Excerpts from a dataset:

----

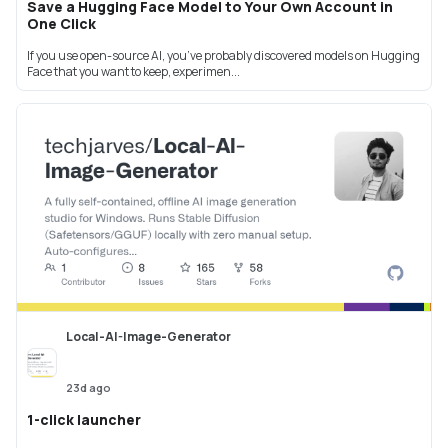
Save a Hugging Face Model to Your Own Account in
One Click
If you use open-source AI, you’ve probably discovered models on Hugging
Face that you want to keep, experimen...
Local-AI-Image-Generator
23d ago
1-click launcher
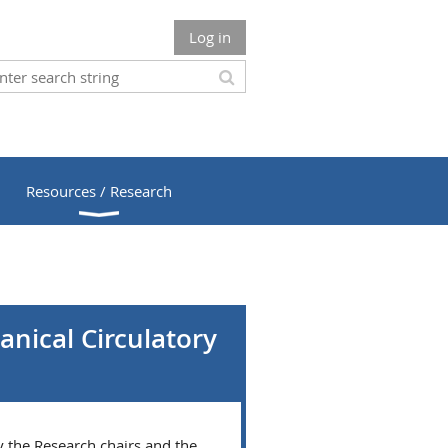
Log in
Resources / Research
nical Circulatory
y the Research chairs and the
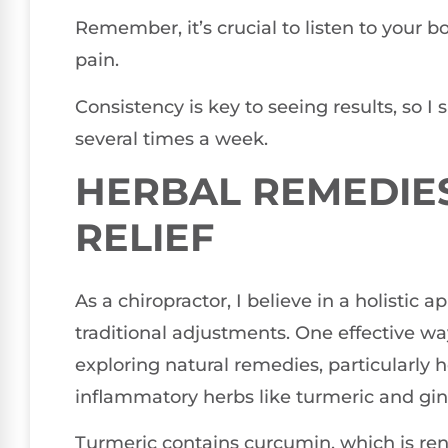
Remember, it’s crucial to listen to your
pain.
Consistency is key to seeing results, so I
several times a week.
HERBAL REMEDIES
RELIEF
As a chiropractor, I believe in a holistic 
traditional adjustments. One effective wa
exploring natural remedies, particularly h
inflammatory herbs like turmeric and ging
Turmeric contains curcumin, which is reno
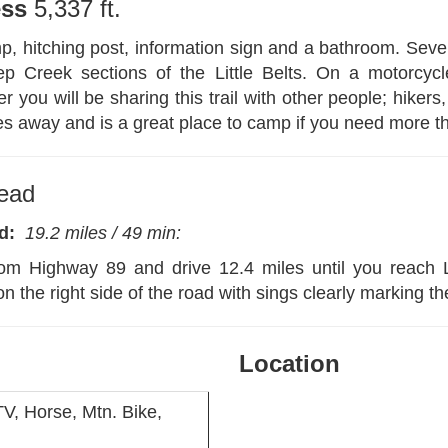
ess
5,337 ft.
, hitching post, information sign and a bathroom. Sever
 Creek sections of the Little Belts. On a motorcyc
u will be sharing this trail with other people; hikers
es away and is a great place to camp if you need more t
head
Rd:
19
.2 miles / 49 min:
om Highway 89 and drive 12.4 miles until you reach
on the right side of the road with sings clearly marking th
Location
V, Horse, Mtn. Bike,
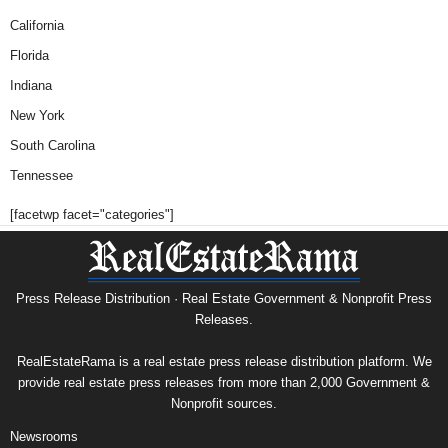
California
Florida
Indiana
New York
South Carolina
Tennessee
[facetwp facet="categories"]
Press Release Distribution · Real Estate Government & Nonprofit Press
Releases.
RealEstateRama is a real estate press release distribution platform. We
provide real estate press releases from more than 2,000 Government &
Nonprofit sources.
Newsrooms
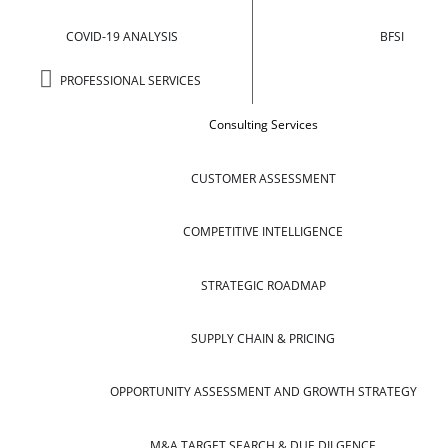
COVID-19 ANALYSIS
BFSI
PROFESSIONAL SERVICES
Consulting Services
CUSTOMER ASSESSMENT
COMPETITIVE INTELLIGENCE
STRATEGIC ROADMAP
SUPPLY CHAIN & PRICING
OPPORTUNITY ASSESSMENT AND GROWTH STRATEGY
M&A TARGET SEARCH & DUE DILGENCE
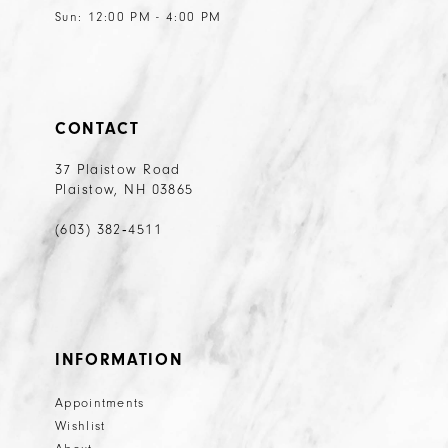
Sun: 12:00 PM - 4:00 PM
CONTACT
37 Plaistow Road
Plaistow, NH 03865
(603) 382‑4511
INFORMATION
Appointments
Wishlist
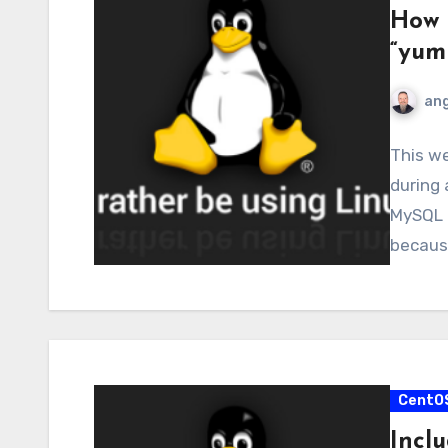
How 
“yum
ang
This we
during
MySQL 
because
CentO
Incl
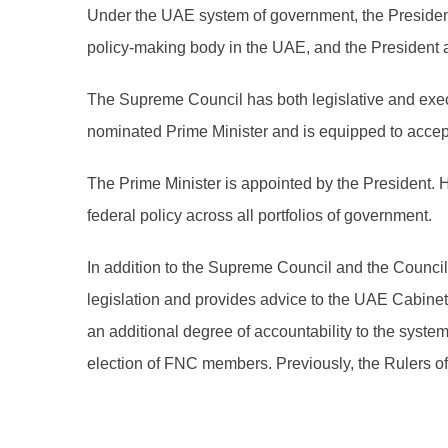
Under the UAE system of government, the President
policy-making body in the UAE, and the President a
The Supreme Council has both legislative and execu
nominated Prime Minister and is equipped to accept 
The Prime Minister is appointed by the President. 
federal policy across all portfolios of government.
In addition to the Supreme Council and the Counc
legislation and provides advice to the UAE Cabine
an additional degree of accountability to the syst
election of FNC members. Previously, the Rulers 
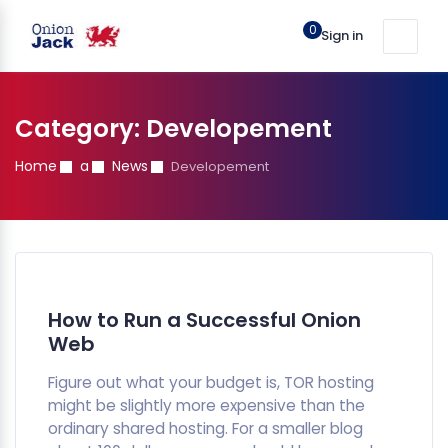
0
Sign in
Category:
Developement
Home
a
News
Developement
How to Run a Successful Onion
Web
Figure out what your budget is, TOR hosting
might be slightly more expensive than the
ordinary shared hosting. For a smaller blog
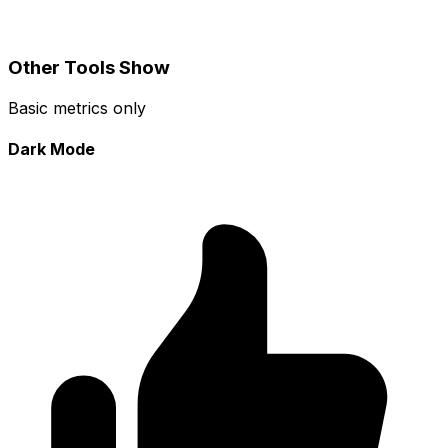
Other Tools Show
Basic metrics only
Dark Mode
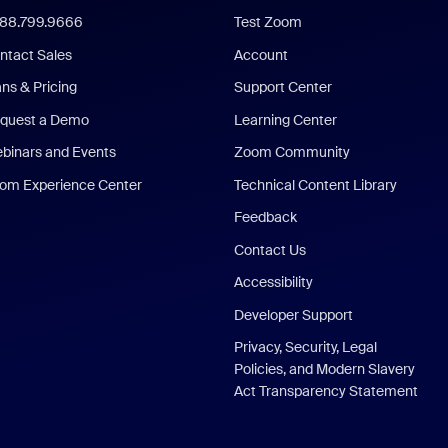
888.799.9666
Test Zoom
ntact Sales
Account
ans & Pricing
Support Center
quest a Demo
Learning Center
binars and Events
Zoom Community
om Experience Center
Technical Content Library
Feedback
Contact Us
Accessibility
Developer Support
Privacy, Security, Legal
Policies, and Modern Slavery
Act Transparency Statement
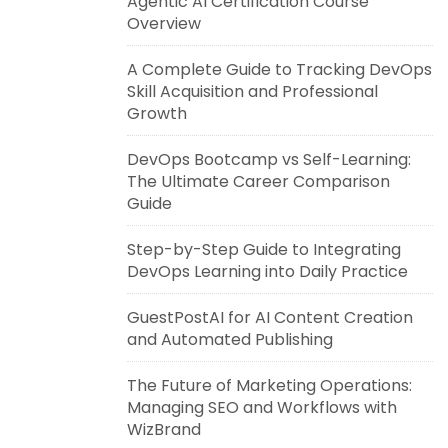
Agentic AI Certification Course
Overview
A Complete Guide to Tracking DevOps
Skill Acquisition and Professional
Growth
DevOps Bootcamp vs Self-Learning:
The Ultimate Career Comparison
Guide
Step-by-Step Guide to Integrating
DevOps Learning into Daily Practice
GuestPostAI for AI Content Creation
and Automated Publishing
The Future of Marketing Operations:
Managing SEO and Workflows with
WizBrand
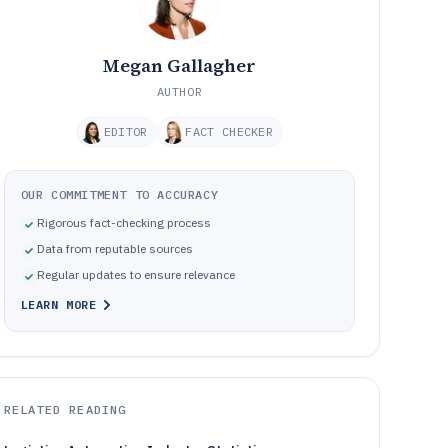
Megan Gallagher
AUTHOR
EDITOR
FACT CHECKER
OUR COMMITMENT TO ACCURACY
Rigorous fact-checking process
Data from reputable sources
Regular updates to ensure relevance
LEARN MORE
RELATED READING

----

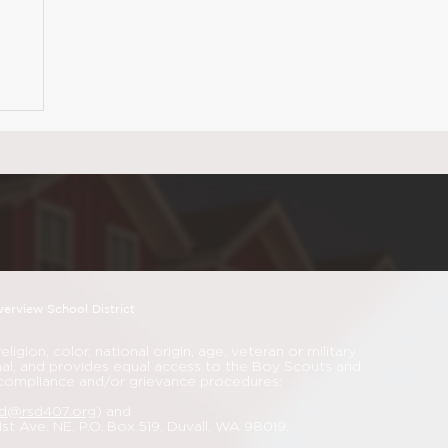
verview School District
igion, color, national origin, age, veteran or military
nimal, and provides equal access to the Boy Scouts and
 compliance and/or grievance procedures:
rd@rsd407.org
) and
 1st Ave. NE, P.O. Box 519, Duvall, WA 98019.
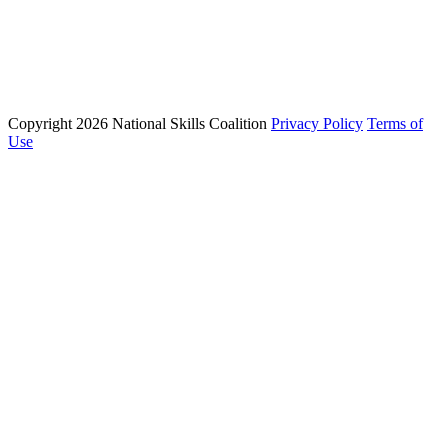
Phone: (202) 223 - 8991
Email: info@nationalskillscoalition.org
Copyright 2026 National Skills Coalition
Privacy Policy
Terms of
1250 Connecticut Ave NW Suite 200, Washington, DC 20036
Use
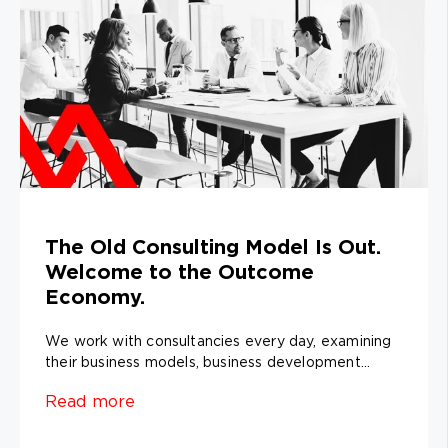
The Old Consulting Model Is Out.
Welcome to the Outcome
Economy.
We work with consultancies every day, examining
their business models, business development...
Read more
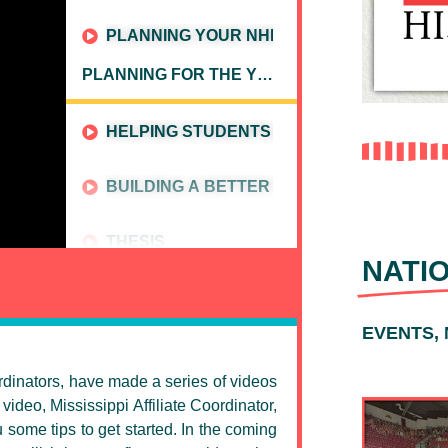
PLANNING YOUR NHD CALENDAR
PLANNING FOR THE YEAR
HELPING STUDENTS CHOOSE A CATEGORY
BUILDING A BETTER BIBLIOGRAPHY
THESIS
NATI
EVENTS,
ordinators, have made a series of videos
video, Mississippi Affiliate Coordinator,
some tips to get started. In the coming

----

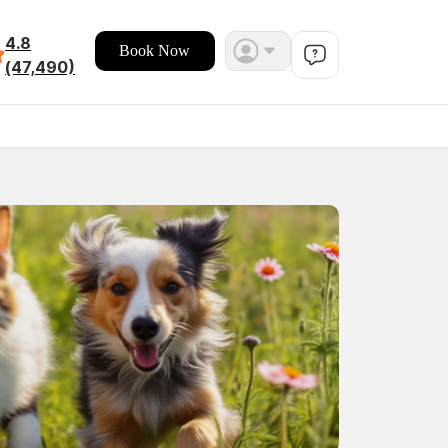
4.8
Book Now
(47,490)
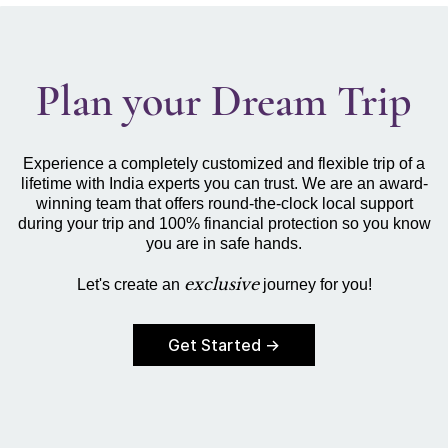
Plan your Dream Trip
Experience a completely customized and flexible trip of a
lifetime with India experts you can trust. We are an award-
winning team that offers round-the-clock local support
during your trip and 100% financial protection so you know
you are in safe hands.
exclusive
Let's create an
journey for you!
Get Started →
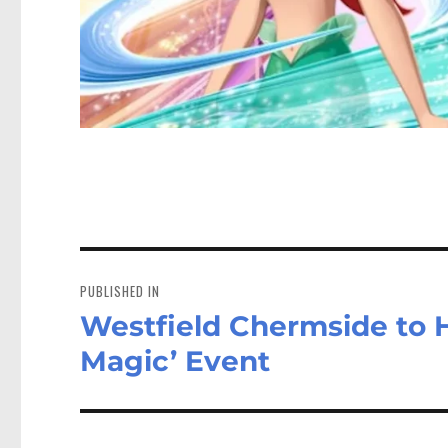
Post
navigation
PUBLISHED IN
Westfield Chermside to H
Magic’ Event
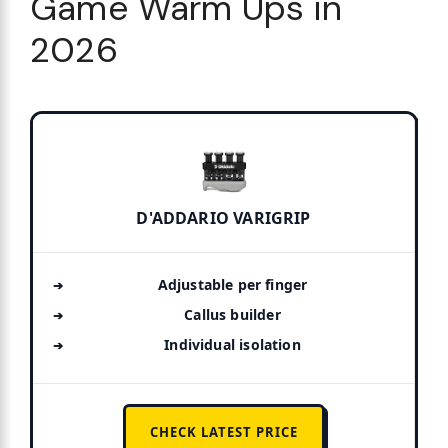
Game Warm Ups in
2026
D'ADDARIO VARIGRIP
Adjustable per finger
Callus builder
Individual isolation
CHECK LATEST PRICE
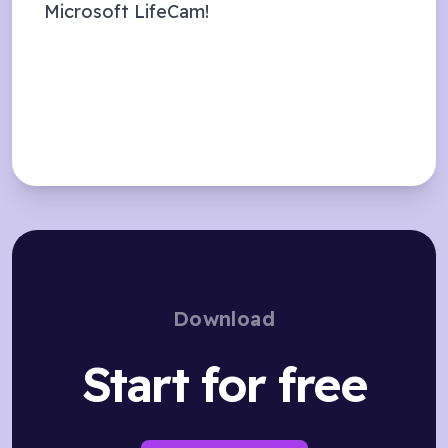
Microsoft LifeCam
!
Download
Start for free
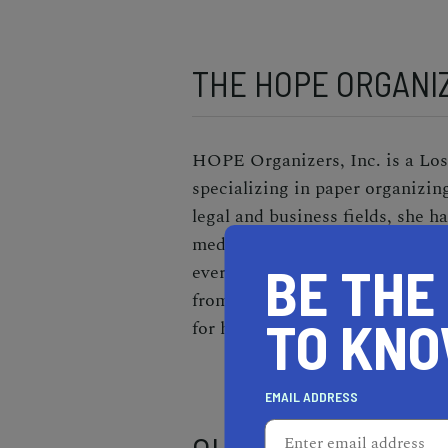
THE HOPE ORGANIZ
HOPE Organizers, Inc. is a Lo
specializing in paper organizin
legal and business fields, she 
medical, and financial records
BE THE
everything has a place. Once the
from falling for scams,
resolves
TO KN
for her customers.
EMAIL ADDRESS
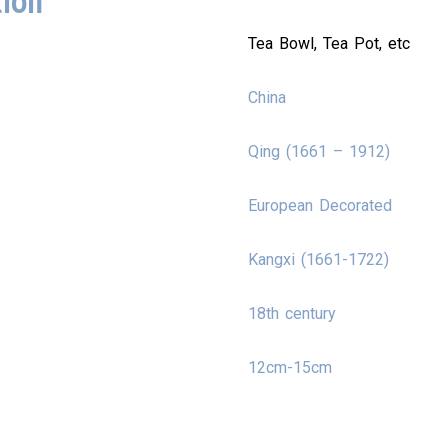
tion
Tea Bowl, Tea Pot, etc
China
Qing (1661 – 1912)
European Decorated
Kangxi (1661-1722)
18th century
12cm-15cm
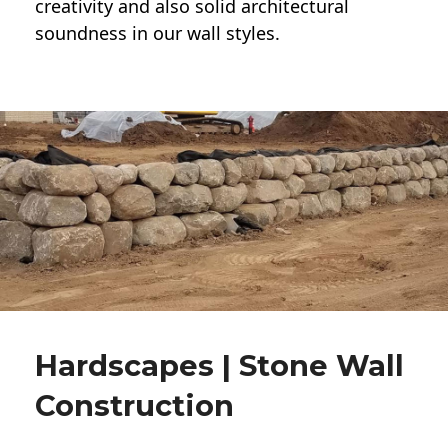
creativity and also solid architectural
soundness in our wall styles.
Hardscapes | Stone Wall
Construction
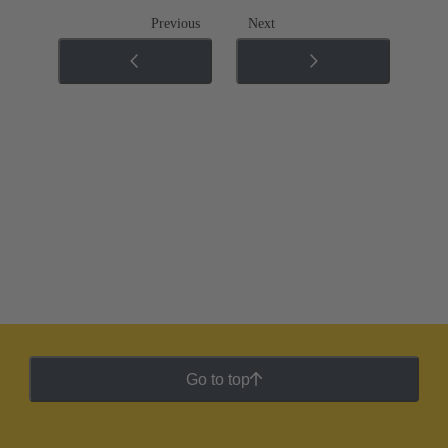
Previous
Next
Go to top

----

Please return every line in the data that includes the string "Consulting".

- _SOLUTION TO THE PROBLEM_
Consulting Services
The Old Consulting Model Is Out.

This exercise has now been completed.